WHAT THE EXERCISE ASKS.
From the line with "Вопрос-ответ" through the line with "dormida medio despierta, contemplando", inclusive, return each line of the data below exactly and leave the rest out.

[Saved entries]
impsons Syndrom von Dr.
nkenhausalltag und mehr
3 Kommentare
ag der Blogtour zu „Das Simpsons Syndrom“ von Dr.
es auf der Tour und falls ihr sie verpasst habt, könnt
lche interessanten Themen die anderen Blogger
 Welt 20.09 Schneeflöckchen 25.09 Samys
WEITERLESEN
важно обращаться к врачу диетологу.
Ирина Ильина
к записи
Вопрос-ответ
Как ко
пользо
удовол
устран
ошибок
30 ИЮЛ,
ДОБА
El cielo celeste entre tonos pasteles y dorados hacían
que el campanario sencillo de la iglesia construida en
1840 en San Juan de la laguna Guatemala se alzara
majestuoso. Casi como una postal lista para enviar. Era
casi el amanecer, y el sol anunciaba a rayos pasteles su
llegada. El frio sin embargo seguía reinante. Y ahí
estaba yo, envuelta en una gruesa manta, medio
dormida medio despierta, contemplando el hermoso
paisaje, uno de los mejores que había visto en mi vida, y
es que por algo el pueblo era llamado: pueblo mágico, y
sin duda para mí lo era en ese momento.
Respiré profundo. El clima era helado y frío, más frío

...

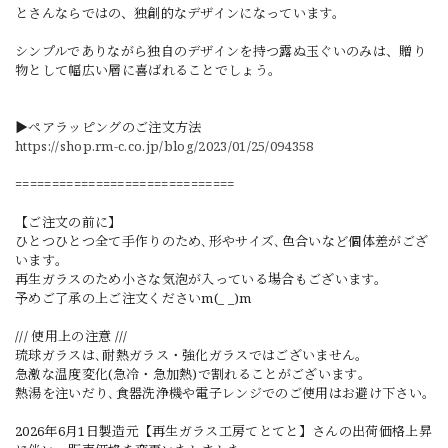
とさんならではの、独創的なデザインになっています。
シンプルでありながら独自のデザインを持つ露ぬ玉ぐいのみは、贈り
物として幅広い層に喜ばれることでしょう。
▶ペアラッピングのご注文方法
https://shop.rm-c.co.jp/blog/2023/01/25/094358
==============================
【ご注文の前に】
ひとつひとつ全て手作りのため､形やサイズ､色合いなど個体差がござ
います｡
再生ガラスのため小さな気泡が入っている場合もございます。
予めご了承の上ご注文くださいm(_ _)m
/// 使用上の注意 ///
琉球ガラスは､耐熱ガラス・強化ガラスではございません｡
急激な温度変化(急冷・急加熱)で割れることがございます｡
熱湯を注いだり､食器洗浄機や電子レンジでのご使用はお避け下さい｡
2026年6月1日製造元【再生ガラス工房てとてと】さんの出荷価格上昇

OUTPUT.
Вопрос-ответ
Как ко
пользо
удовол
устран
ошибок
30 ИЮЛ,
ДОБА
El cielo celeste entre tonos pasteles y dorados hacían
que el campanario sencillo de la iglesia construida en
1840 en San Juan de la laguna Guatemala se alzara
majestuoso. Casi como una postal lista para enviar. Era
casi el amanecer, y el sol anunciaba a rayos pasteles su
llegada. El frio sin embargo seguía reinante. Y ahí
estaba yo, envuelta en una gruesa manta, medio
dormida medio despierta, contemplando el hermoso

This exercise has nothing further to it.